Silhan Özçelik from north London fled her home and took a train to Brussels, leaving a 25-minute farewell video address for her family.
In the video, she said she was eager to join the Kurdistan Workers’ Party (PKK) women’s military forces and fight against Islamic State (previously ISIS/ISIL).
She also left a written note to her family, which said: “I have been thinking about this for many years. I have been wanting to join for many years. Furthermore I am leaving my diary, and it is written in my diary … I wrote, every minute, how much I wanted to become a militant, how much I wanted to become a guerrilla, are all written in those pages.”
The girl added that she was “passionately engaged” with the PKK’s ideas, wanted to become a “bride of the mountains” and was drawn by the fact that women played an active role in the party.
The jury listening to her case in the Old Bailey Central Criminal Court were told that the teenager had wanted to join the PKK for five years, since she watched a film called “Comrade Beritan” about a PKK female guerrilla fighter, who killed herself jumping off a cliff, preferring death to being captured.
Also, posters and collages showing PKK slogans and female guerrillas were discovered in the girl’s bedroom.

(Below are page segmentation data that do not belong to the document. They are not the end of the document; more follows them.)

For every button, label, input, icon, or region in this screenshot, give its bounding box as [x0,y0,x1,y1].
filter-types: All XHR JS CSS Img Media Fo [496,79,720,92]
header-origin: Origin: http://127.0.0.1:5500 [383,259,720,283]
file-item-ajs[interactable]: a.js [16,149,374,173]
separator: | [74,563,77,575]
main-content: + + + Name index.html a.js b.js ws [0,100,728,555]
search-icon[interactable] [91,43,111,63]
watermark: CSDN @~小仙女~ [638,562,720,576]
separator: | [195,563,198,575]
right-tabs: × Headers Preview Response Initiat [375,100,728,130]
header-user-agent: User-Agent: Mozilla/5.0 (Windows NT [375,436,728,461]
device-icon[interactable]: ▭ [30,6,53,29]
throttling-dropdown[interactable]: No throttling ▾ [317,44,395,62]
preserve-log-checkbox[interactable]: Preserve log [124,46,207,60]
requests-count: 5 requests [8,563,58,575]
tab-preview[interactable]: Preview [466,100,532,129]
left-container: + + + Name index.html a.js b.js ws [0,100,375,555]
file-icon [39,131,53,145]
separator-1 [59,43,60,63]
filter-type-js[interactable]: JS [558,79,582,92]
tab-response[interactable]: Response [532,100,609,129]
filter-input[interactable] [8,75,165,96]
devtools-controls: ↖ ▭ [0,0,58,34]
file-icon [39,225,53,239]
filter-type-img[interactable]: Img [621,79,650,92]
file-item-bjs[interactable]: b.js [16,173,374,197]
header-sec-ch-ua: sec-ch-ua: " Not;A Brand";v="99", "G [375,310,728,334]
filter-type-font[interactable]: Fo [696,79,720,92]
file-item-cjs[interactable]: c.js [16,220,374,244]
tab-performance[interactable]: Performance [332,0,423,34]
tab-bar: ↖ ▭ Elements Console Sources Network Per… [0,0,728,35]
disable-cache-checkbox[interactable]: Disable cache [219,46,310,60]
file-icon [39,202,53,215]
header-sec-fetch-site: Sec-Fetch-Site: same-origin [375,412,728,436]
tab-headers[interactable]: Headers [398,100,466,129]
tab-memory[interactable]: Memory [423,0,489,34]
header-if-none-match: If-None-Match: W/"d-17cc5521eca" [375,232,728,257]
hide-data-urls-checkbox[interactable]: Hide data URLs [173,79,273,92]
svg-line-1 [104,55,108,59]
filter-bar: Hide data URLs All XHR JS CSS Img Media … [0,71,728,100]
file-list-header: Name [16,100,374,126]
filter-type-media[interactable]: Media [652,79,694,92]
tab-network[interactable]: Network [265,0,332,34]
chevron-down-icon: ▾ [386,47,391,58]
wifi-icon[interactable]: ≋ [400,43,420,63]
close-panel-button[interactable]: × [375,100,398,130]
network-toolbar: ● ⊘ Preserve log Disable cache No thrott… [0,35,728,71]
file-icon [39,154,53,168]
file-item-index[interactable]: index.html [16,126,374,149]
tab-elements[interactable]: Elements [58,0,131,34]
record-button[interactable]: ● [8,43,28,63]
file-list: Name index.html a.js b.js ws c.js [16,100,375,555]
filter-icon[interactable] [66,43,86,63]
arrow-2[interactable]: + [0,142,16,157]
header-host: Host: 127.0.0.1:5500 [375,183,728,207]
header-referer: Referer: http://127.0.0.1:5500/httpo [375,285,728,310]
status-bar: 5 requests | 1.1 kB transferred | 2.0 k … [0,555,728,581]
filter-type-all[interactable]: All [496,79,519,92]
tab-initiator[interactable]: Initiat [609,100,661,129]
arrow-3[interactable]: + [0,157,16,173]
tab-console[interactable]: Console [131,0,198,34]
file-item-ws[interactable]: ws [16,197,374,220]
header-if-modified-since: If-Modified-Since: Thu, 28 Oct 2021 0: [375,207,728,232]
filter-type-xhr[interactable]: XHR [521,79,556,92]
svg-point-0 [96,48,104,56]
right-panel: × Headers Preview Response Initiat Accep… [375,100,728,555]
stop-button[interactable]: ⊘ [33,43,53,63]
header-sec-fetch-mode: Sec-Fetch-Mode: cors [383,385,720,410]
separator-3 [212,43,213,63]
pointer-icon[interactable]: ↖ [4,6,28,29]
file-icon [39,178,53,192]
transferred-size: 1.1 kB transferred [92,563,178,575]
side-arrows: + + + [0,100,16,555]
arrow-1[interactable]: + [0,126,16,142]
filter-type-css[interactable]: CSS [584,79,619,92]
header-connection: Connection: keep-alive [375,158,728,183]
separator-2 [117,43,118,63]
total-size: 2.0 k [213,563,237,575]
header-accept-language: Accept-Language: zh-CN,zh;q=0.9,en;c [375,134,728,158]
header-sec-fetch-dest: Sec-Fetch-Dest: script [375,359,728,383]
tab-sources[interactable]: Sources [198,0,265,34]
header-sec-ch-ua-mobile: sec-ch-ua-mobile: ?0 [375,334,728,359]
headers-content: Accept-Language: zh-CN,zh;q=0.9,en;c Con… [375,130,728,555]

In court, however, Özçelik claimed she had fabricated the PKK story, as she wanted to run away with a 28-year-old man and avoid shame for her traditional Kurdish family.
The girl told the court that she believed making the video was “cool,” and if things didn’t work out with the man in Belgium, she would be welcomed back by her friends and family.
For her friends, Özçelik invented various reasons for her escape: a visit of an uncle, studies in Germany, traveling, or to flee a jealous ex-boyfriend.
The jury was told that despite no evidence showing that the girl had joined the PKK or traveled to Turkey or Syria, she wanted to carry out acts of terrorism. When Özçelik returned to the UK from Cologne in Germany, she was detained at Stansted airport near London.
Özçelik is 10 years junior to the youngest sibling in her family. Her father, a chef, and her mother, a textile factory machinist, received political asylum in the UK back in 1993.
The PKK, or Kurdistan Workers’ Party, is banned in the UK as a terrorist organization, despite its fight against ISIS.